Em tempos em que o laço social se encontra tão fragilizado, tem sido importante que os psicanalistas sustentem posições que, até pouco tempo, eram tema de debate e crítica. Hoje em dia, é bastante temerário colocar em questão alguns discursos que antes nos permitíamos questionar.
Um destes discursos é o da ciência. Sabemos bem que não existe ciência que não seja a instrumentalização de uma política – vejamos, por exemplo, a indústria farmacêutica e seus efeitos na modulação de humor dos indivíduos dentro da lógica neoliberal.
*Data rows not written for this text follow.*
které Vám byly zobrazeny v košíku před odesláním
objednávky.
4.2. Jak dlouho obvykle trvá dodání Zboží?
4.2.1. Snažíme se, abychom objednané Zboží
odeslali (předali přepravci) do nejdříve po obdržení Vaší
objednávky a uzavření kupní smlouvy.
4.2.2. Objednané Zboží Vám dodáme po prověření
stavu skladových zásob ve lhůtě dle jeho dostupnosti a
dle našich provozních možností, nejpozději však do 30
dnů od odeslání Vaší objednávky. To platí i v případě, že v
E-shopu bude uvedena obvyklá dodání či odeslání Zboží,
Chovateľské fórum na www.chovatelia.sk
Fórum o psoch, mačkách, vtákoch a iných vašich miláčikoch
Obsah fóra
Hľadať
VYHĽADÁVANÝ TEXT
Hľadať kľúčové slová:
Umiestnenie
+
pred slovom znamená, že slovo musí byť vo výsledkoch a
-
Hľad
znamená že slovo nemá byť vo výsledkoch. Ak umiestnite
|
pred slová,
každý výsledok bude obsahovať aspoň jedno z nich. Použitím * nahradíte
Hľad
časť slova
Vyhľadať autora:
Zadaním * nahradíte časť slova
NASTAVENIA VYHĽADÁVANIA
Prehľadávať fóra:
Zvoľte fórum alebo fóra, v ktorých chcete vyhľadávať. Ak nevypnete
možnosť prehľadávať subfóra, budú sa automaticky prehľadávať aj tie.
Sustentadas em uma premissa de “produtividade a qualquer custo”, não são poucas as estratégias de cura farmacológica que visam não necessariamente mitigar o sofrimento psíquico, mas sim tornar o paciente mais bem adaptado às normas do capitalismo tardio.
Entretanto, é esta mesma ciência que nos forneceu as tão esperadas vacinas contra a COVID-19 e que vem se empenhando tão ferrenhamente na elaboração de formas de intervenções cada vez mais eficazes contra esta doença que nos tomou a todos de surpresa. Estranhamente, estamos vivendo em uma época de descrédito da verdade científica, especialmente através das fake news. E, mais ainda: a propagação destes discursos ideológicos falsos ocorre por meio das redes sociais, estes espaços virtuais em que a palavra se encontra, volta e meia, em apuros na sua implicação com a verdade.
Tendo em vista o meu ofício de operário da palavra, convido o leitor a pensar estes quatro discursos – da ciência, das fake news, da psicanálise e das redes sociais – a partir do “pacto narrativo” que eles propõem.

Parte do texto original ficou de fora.